Work instruction
Search the listing below for the string "dados" and show each line that contains it.

───── Records provided ─────

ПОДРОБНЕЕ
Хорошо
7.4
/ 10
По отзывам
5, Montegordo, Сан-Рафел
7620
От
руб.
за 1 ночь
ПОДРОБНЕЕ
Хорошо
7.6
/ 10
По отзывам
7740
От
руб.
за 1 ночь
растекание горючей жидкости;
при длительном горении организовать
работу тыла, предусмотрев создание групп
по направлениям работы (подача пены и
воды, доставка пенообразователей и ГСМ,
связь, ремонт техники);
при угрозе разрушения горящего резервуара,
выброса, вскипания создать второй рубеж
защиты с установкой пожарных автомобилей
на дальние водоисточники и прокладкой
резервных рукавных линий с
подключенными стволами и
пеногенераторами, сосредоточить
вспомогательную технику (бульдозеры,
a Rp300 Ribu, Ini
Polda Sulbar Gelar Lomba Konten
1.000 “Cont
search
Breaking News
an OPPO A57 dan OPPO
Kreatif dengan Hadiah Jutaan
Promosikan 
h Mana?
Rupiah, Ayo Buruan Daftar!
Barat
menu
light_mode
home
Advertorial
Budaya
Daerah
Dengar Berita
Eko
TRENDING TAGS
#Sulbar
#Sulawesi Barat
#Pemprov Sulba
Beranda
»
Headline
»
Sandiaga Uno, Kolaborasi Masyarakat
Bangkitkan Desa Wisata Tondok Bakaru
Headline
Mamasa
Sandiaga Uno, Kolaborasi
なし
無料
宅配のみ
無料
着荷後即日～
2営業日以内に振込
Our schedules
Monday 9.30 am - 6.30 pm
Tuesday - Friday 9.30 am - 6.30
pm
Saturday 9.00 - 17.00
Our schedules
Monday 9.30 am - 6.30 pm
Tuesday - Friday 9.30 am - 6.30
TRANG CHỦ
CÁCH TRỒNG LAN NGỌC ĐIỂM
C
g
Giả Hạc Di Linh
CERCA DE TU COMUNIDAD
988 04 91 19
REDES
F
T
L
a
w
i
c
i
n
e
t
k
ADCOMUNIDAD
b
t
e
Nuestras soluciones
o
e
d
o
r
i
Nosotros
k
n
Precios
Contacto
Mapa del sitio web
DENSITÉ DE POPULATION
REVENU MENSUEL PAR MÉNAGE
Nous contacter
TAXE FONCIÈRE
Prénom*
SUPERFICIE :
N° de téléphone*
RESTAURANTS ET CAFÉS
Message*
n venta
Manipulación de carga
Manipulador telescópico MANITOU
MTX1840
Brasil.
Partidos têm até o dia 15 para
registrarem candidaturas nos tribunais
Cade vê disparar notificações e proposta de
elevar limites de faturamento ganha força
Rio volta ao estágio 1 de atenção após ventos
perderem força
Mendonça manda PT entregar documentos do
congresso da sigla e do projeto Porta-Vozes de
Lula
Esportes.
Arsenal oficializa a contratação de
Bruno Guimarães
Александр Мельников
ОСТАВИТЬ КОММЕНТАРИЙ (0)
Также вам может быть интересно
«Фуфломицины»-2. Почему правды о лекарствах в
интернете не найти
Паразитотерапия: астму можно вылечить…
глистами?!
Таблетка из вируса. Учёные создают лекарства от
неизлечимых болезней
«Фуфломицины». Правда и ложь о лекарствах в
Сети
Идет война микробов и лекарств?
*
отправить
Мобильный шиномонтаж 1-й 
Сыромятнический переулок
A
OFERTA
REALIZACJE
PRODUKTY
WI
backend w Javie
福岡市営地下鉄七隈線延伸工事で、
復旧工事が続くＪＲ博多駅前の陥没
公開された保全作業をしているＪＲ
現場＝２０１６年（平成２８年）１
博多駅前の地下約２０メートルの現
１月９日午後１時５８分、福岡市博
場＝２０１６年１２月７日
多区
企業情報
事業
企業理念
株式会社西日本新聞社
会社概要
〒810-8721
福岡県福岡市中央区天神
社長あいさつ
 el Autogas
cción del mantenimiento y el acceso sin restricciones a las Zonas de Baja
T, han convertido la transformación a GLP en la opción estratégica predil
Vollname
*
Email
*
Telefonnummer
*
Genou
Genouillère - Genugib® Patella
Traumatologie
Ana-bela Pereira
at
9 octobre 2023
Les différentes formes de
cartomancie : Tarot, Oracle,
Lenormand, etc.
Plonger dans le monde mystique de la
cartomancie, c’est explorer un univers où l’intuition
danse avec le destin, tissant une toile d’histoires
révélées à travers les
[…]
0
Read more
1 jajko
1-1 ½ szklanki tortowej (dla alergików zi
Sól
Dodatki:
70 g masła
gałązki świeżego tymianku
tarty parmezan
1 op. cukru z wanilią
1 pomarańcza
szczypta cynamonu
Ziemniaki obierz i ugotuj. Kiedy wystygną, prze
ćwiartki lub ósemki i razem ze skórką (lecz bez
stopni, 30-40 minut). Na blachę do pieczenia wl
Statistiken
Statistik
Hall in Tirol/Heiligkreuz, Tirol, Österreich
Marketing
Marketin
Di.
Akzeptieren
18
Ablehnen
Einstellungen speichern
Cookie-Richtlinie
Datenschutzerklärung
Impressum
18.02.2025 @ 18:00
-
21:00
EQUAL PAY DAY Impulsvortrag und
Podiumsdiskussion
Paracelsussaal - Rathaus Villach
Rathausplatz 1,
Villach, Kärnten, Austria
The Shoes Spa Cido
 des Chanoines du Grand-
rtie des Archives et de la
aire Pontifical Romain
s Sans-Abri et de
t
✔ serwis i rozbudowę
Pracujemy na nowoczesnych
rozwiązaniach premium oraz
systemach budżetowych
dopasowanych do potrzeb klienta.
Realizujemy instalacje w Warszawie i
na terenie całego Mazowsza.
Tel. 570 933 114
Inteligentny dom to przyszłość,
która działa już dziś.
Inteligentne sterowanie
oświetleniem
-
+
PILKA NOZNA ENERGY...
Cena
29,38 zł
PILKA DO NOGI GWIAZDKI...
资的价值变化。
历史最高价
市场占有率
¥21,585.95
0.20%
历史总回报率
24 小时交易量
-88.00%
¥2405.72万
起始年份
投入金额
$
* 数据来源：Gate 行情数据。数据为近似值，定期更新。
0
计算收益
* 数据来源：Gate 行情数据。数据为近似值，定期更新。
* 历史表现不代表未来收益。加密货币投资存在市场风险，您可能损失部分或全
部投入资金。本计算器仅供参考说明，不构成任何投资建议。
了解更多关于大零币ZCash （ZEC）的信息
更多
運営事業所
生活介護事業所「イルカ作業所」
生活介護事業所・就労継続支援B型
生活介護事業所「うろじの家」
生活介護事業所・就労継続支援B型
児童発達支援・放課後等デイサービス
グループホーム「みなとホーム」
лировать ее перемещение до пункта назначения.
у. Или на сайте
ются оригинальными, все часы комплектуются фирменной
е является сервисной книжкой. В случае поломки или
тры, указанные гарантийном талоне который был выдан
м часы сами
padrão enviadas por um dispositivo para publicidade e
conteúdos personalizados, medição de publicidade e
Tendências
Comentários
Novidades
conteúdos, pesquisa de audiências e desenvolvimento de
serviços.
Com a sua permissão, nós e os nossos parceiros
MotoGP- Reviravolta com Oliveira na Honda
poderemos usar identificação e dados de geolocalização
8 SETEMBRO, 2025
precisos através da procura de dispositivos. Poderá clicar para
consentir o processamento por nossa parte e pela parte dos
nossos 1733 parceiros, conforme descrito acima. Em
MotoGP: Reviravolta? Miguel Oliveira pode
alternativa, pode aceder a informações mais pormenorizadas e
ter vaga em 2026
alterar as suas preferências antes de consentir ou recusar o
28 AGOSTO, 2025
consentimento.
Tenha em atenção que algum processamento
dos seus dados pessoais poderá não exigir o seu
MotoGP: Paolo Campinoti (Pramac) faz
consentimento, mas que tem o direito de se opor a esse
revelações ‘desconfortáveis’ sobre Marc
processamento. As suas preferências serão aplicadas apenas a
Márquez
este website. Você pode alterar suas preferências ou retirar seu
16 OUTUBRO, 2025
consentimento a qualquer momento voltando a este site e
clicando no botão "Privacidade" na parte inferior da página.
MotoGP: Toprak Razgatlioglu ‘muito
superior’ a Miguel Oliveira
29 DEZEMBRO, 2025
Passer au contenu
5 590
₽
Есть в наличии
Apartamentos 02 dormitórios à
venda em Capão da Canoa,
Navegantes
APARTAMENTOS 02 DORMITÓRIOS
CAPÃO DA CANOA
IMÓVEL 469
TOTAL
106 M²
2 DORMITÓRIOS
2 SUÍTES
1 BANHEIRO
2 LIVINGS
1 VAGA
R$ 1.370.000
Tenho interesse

─────

Expected answer
poderemos usar identificação e dados de geolocalização
dos seus dados pessoais poderá não exigir o seu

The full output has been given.